Friday, April 15, 2011

Reflections on 1968

In 1968, the world abounded with young idealists: student radicals, third world guerillas, disaffected intellectuals, Dany Cohn-Bendits, Rudi-Dutschkes, and Adam Michniks. They came out en masse in 1968 – symptomatic of the “eros effect,” as theorized by George Katsiaficas – initially to challenge local authority structures, and ultimately to attack oppression and injustice everywhere, especially in imperialist, hyper-capitalist, Communist, and underdeveloped societies. In the global revolution that ensued, the New Left – as this emergent vanguard of the socialist movement came to be known – recognized that its own interests lay in the equality and freedom of self-determination of all people: instinctual needs that, when realized, might culminate in utopia.

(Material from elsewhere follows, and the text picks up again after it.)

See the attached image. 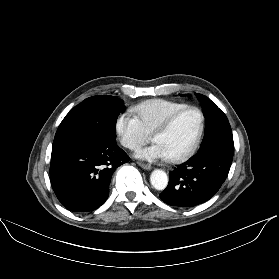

And yet, while the events of 1968 were wider in scope – politically, culturally, and geographically – than the liberal revolutions of 1830 and 1848, they ended nonetheless in disappointment, disillusionment, and shock. In popular memory, the failure of 1968 is attributed to any of several factors, like the overwhelming resistance of the state, the degeneration of revolutionary fervor into counterrevolutionary hedonism, and the lack of mass support from the working classes for the student movement. This last factor needs to be considered in detail, not least because it has provoked unwarranted criticism of the working class as an apathetic collective force resistant to revolutionary change. In reality, no single explanation can account for the breakdown of the student-worker alliances that manifested, to varying degrees of success, on both sides of the Iron Curtain. The socio-political context in which each movement originated was significantly different from every other, so that each must be assessed and respected on its own terms. What these movements all had in common, however, was the student movement’s ability to identify existentially with oppressed peoples around the word, and in particular, with the working class. An alliance between these two parties, as national governments feared, could pose an irresistible threat to their dominance.